**Work item**
What is needed is an exact retyping of each entry, pictures excluded.

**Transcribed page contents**

========================================================================

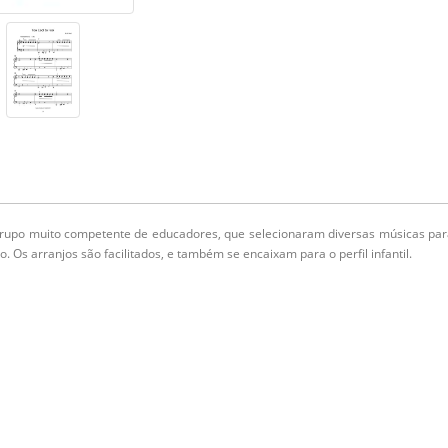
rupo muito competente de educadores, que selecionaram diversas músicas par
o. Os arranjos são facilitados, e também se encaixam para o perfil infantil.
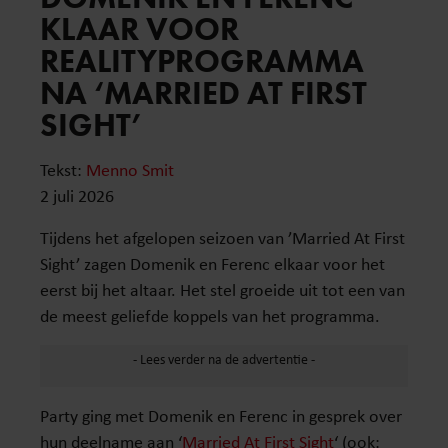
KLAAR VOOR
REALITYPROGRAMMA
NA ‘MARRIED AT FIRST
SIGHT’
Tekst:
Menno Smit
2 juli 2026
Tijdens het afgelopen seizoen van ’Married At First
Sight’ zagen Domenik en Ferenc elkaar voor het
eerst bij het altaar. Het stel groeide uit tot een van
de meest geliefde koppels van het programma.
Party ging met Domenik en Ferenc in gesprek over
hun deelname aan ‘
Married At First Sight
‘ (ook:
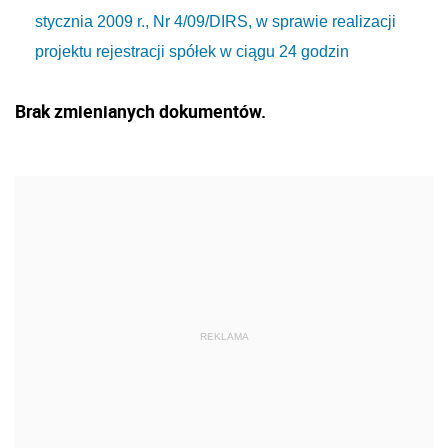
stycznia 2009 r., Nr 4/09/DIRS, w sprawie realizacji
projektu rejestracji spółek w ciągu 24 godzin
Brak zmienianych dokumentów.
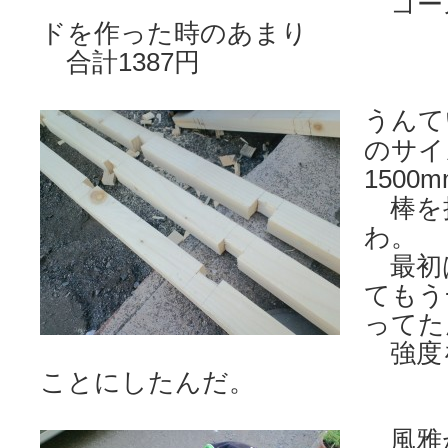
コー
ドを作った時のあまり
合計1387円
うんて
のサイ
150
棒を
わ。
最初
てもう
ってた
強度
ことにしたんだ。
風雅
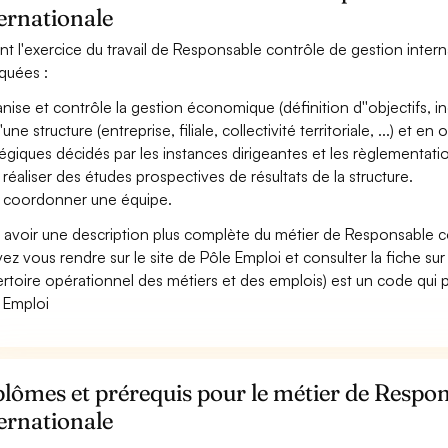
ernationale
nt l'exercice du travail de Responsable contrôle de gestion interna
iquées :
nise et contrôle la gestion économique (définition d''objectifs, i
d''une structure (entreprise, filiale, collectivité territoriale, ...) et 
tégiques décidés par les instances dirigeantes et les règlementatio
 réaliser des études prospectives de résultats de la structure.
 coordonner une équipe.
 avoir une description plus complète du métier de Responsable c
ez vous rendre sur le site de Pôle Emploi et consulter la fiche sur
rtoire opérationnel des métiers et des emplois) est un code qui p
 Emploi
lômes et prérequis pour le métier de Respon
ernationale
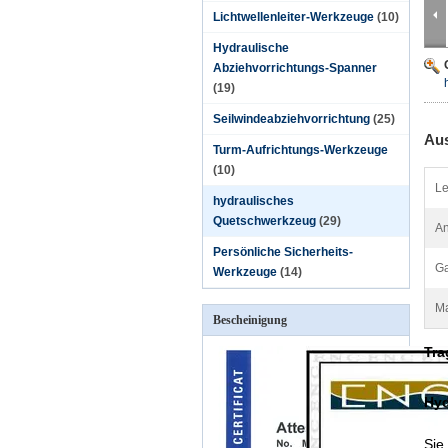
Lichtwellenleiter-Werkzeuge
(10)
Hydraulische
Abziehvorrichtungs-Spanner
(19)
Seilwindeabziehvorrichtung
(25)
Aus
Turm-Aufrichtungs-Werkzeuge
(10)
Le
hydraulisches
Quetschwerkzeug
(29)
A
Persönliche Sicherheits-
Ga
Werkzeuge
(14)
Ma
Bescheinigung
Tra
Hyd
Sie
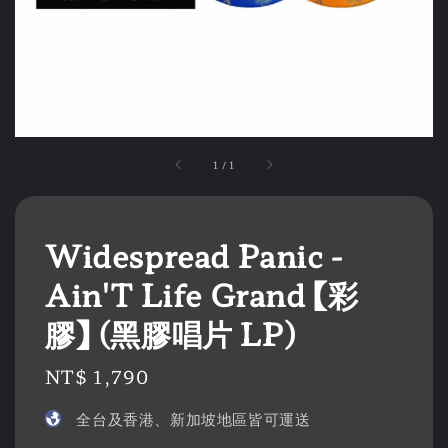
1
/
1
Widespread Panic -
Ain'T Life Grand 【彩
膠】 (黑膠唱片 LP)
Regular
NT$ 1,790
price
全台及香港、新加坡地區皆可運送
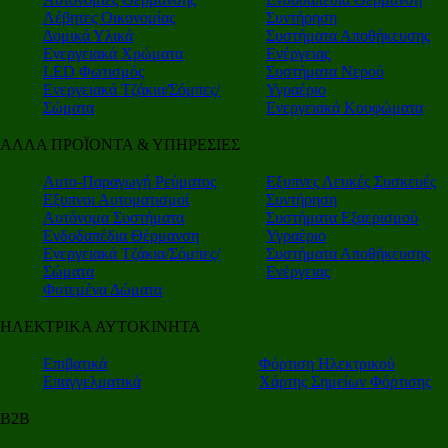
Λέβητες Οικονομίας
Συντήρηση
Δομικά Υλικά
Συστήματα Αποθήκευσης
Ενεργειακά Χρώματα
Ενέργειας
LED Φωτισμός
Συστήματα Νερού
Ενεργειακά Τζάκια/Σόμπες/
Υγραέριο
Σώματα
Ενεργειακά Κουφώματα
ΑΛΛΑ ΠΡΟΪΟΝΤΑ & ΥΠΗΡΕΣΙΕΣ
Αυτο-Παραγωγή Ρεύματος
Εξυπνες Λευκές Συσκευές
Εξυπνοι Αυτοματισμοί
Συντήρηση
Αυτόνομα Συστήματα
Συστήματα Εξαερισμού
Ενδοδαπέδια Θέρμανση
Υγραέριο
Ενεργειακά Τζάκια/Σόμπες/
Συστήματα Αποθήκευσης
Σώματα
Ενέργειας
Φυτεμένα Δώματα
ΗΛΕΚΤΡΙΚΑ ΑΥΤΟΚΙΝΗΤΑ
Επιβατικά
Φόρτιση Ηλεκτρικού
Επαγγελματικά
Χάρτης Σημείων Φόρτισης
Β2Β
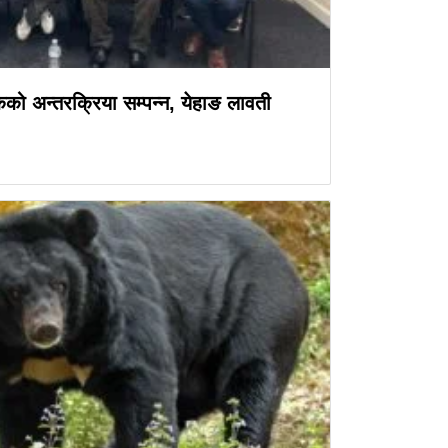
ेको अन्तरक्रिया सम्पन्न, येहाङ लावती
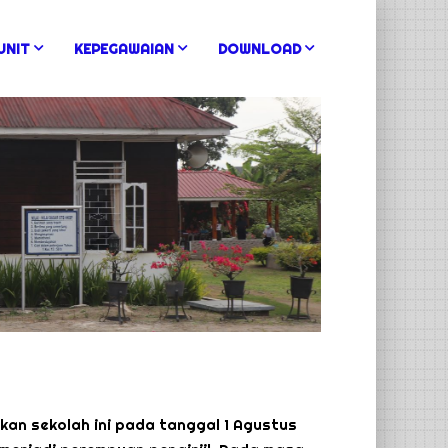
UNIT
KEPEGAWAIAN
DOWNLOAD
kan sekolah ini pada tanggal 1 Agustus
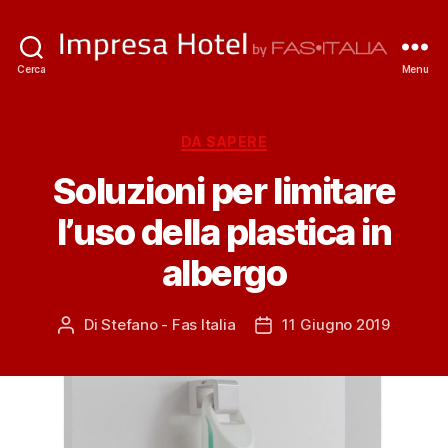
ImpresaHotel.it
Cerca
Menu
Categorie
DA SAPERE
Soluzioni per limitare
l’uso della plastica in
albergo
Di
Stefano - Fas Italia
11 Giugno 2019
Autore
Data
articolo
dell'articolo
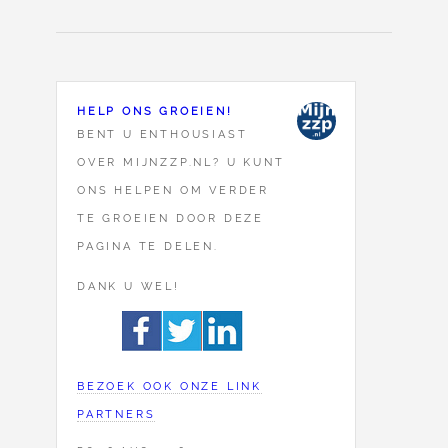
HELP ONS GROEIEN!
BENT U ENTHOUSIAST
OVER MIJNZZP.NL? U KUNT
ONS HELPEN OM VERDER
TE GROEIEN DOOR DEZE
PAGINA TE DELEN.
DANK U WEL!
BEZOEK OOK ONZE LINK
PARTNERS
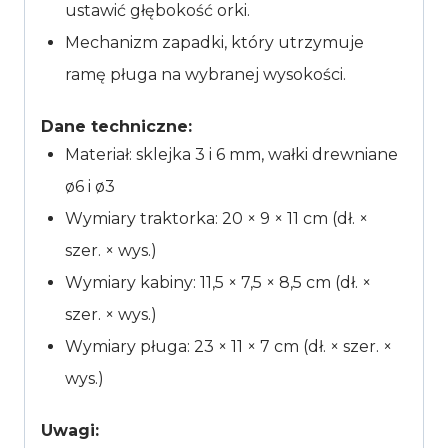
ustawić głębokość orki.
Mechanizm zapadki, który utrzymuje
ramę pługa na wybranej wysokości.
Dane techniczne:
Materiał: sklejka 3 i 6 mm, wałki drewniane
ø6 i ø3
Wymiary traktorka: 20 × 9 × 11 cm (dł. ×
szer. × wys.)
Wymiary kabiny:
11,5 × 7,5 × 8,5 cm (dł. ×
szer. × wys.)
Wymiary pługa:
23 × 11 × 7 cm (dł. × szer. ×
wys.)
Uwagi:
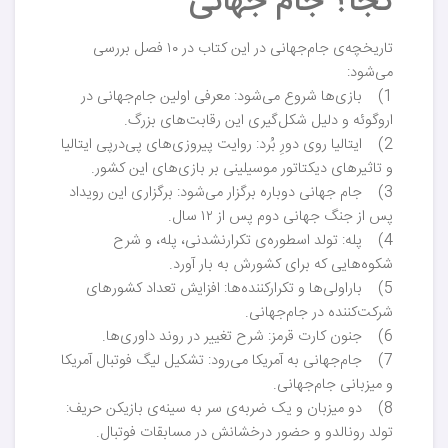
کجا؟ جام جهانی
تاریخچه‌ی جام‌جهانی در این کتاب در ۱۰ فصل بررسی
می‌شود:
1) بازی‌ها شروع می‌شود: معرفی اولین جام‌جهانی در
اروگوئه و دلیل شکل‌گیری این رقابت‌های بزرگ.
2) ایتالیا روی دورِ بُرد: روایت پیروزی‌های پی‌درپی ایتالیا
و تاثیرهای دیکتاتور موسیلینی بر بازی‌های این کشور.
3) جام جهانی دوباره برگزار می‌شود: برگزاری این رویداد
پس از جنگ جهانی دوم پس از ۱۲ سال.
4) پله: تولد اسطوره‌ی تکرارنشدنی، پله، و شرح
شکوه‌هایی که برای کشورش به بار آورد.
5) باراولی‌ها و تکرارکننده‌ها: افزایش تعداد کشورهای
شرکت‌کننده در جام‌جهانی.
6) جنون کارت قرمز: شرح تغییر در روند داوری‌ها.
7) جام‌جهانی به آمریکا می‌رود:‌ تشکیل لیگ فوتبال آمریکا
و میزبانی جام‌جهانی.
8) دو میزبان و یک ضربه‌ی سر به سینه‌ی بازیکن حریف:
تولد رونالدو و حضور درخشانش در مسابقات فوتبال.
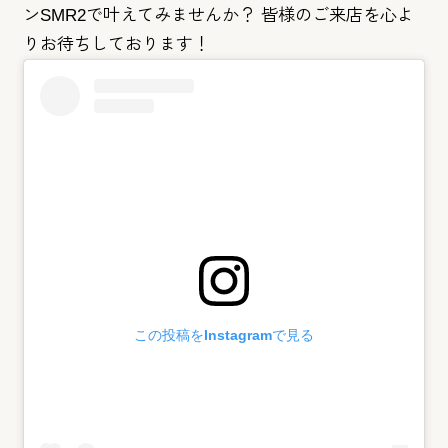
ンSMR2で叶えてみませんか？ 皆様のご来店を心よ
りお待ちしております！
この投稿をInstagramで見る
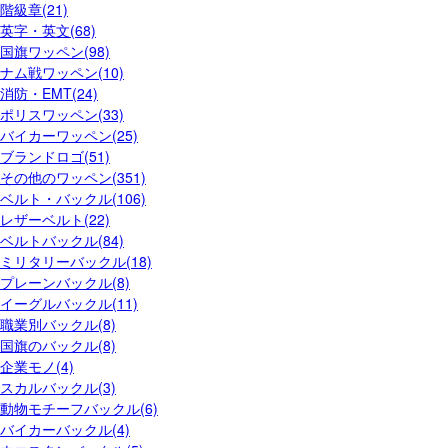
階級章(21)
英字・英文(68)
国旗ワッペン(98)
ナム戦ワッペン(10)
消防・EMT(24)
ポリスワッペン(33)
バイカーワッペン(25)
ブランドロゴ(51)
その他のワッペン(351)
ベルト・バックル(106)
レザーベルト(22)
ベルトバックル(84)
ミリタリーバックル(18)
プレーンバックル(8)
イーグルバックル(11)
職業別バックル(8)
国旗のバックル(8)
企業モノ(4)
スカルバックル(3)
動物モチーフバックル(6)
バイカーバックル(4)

========================================================================

**Written response**
rupo muito competente de educadores, que selecionaram diversas músicas par
o. Os arranjos são facilitados, e também se encaixam para o perfil infantil.
KLAAR VOOR
REALITYPROGRAMMA
NA ‘MARRIED AT FIRST
SIGHT’
Tekst:
Menno Smit
2 juli 2026
Tijdens het afgelopen seizoen van ’Married At First
Sight’ zagen Domenik en Ferenc elkaar voor het
eerst bij het altaar. Het stel groeide uit tot een van
de meest geliefde koppels van het programma.
Party ging met Domenik en Ferenc in gesprek over
hun deelname aan ‘
Married At First Sight
‘ (ook:
stycznia 2009 r., Nr 4/09/DIRS, w sprawie realizacji
projektu rejestracji spółek w ciągu 24 godzin
Brak zmienianych dokumentów.
コー
ドを作った時のあまり
合計1387円
うんて
のサイ
150
棒を
わ。
最初
てもう
ってた
強度
ことにしたんだ。
風雅
ernationale
nt l'exercice du travail de Responsable contrôle de gestion interna
iquées :
nise et contrôle la gestion économique (définition d''objectifs, i
d''une structure (entreprise, filiale, collectivité territoriale, ...) et 
tégiques décidés par les instances dirigeantes et les règlementatio
 réaliser des études prospectives de résultats de la structure.
 coordonner une équipe.
 avoir une description plus complète du métier de Responsable c
ez vous rendre sur le site de Pôle Emploi et consulter la fiche sur
rtoire opérationnel des métiers et des emplois) est un code qui p
 Emploi
lômes et prérequis pour le métier de Respon
ernationale
Lichtwellenleiter-Werkzeuge
(10)
Hydraulische
Abziehvorrichtungs-Spanner
(19)
Seilwindeabziehvorrichtung
(25)
Aus
Turm-Aufrichtungs-Werkzeuge
(10)
Le
hydraulisches
Quetschwerkzeug
(29)
A
Persönliche Sicherheits-
Ga
Werkzeuge
(14)
Ma
Bescheinigung
Tra
Hyd
Sie
1
/
1
Widespread Panic -
Ain'T Life Grand 【彩
膠】 (黑膠唱片 LP)
Regular
NT$ 1,790
price
全台及香港、新加坡地區皆可運送
Λέβητες Οικονομίας
Συντήρηση
Δομικά Υλικά
Συστήματα Αποθήκευσης
Ενεργειακά Χρώματα
Ενέργειας
LED Φωτισμός
Συστήματα Νερού
Ενεργειακά Τζάκια/Σόμπες/
Υγραέριο
Σώματα
Ενεργειακά Κουφώματα
ΑΛΛΑ ΠΡΟΪΟΝΤΑ & ΥΠΗΡΕΣΙΕΣ
Αυτο-Παραγωγή Ρεύματος
Εξυπνες Λευκές Συσκευές
Εξυπνοι Αυτοματισμοί
Συντήρηση
Αυτόνομα Συστήματα
Συστήματα Εξαερισμού
Ενδοδαπέδια Θέρμανση
Υγραέριο
Ενεργειακά Τζάκια/Σόμπες/
Συστήματα Αποθήκευσης
Σώματα
Ενέργειας
Φυτεμένα Δώματα
ΗΛΕΚΤΡΙΚΑ ΑΥΤΟΚΙΝΗΤΑ
Επιβατικά
Φόρτιση Ηλεκτρικού
Επαγγελματικά
Χάρτης Σημείων Φόρτισης
Β2Β
ेको अन्तरक्रिया सम्पन्न, येहाङ लावती
UNIT
KEPEGAWAIAN
DOWNLOAD
kan sekolah ini pada tanggal 1 Agustus
ImpresaHotel.it
Cerca
Menu
Categorie
DA SAPERE
Soluzioni per limitare
l’uso della plastica in
albergo
Di
Stefano - Fas Italia
11 Giugno 2019
Autore
Data
articolo
dell'articolo
HELP ONS GROEIEN!
BENT U ENTHOUSIAST
OVER MIJNZZP.NL? U KUNT
ONS HELPEN OM VERDER
TE GROEIEN DOOR DEZE
PAGINA TE DELEN.
DANK U WEL!
BEZOEK OOK ONZE LINK
PARTNERS
ustawić głębokość orki.
Mechanizm zapadki, który utrzymuje
ramę pługa na wybranej wysokości.
Dane techniczne:
Materiał: sklejka 3 i 6 mm, wałki drewniane
ø6 i ø3
Wymiary traktorka: 20 × 9 × 11 cm (dł. ×
szer. × wys.)
Wymiary kabiny:
11,5 × 7,5 × 8,5 cm (dł. ×
szer. × wys.)
Wymiary pługa:
23 × 11 × 7 cm (dł. × szer. ×
wys.)
Uwagi:
کجا؟ جام جهانی
تاریخچه‌ی جام‌جهانی در این کتاب در ۱۰ فصل بررسی
می‌شود:
1) بازی‌ها شروع می‌شود: معرفی اولین جام‌جهانی در
اروگوئه و دلیل شکل‌گیری این رقابت‌های بزرگ.
2) ایتالیا روی دورِ بُرد: روایت پیروزی‌های پی‌درپی ایتالیا
و تاثیرهای دیکتاتور موسیلینی بر بازی‌های این کشور.
3) جام جهانی دوباره برگزار می‌شود: برگزاری این رویداد
پس از جنگ جهانی دوم پس از ۱۲ سال.
4) پله: تولد اسطوره‌ی تکرارنشدنی، پله، و شرح
شکوه‌هایی که برای کشورش به بار آورد.
5) باراولی‌ها و تکرارکننده‌ها: افزایش تعداد کشورهای
شرکت‌کننده در جام‌جهانی.
6) جنون کارت قرمز: شرح تغییر در روند داوری‌ها.
7) جام‌جهانی به آمریکا می‌رود:‌ تشکیل لیگ فوتبال آمریکا
و میزبانی جام‌جهانی.
8) دو میزبان و یک ضربه‌ی سر به سینه‌ی بازیکن حریف:
تولد رونالدو و حضور درخشانش در مسابقات فوتبال.
ンSMR2で叶えてみませんか？ 皆様のご来店を心よ
りお待ちしております！
この投稿をInstagramで見る
階級章(21)
英字・英文(68)
国旗ワッペン(98)
ナム戦ワッペン(10)
消防・EMT(24)
ポリスワッペン(33)
バイカーワッペン(25)
ブランドロゴ(51)
その他のワッペン(351)
ベルト・バックル(106)
レザーベルト(22)
ベルトバックル(84)
ミリタリーバックル(18)
プレーンバックル(8)
イーグルバックル(11)
職業別バックル(8)
国旗のバックル(8)
企業モノ(4)
スカルバックル(3)
動物モチーフバックル(6)
バイカーバックル(4)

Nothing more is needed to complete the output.